Remember that little goodie? Yeah, I had some fun with that. But this time around, Moran resorts to none other than the race card. He says that Republicans made big gains in November in part because "a lot of people in this country ... don't want to be governed by an African-American."

There we go with this hyphenated Americanism thing. But let's keep going. He goes on to say that Americans object to Obama even more because he a is a black president "who is inclusive, who is liberal, who wants to spend money on everyone and who wants to reach out to include everyone in our society -- that's a basic philosophical clash."

Playing the race card has been the last refuge of Democrats for two generations now. When the news goes against them, when the rhetoric goes against them, when the votes go against them, they start screaming race.

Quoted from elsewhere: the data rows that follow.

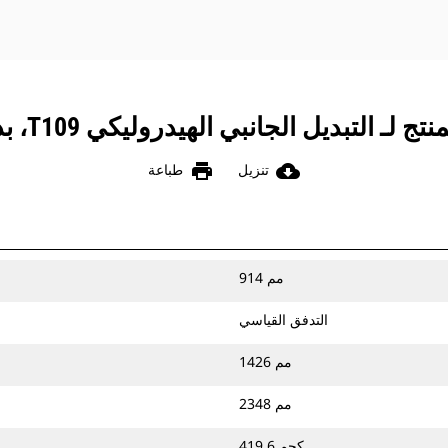
ـ التبديل الجانبي الهيدروليكي T109، بدون سلسلة
print
cloud_download
تنزيل
طباعة
914 مم
التدفق القياسي
1426 مم
2348 مم
419.6 كجم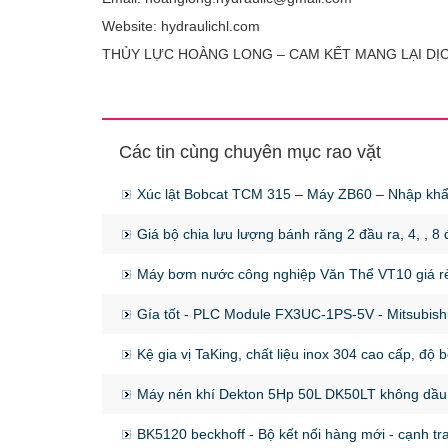
Website: hydraulichl.com
THỦY LỰC HOÀNG LONG – CAM KẾT MANG LẠI DỊ
Các tin cùng chuyên mục rao vặt
Xúc lật Bobcat TCM 315 – Máy ZB60 – Nhập kh
Giá bộ chia lưu lượng bánh răng 2 đầu ra, 4, , 8 
Máy bơm nước công nghiệp Văn Thể VT10 giá r
Gía tốt - PLC Module FX3UC-1PS-5V - Mitsubis
Kệ gia vị TaKing, chất liệu inox 304 cao cấp, độ 
Máy nén khí Dekton 5Hp 50L DK50LT không dầu 
BK5120 beckhoff - Bộ kết nối hàng mới - cạnh tra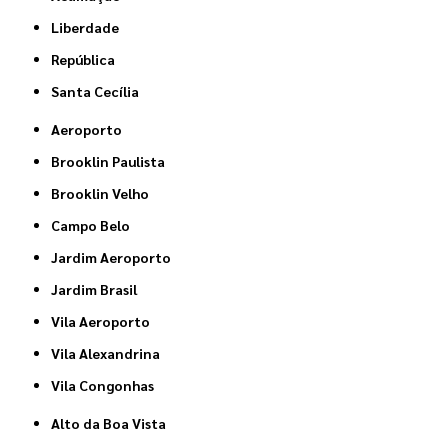
Liberdade
República
Santa Cecília
Aeroporto
Brooklin Paulista
Brooklin Velho
Campo Belo
Jardim Aeroporto
Jardim Brasil
Vila Aeroporto
Vila Alexandrina
Vila Congonhas
Alto da Boa Vista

What Jim Moran can't seem to explain is why all these racist voted for Barack Obama in 2008? If they didn't want to be governed by an African-American, as he says it, why did they vote for him in the first place. Did the people of this country suddenly wake up on January 21, 2009 to discover to their horror that there was a black man living in the White House? Hardly.

But why am I wasting so much time trying to respond to an idiot who believes that the idea that people are entitled to the wealth that they produce is "simplistic"?

If this man didn't have a vote in the House of Representatives he wouldn't be worth the breath that it takes to utter his name.

And as for this "race" thing, let me be clear (pun intended), I don't like the white half either.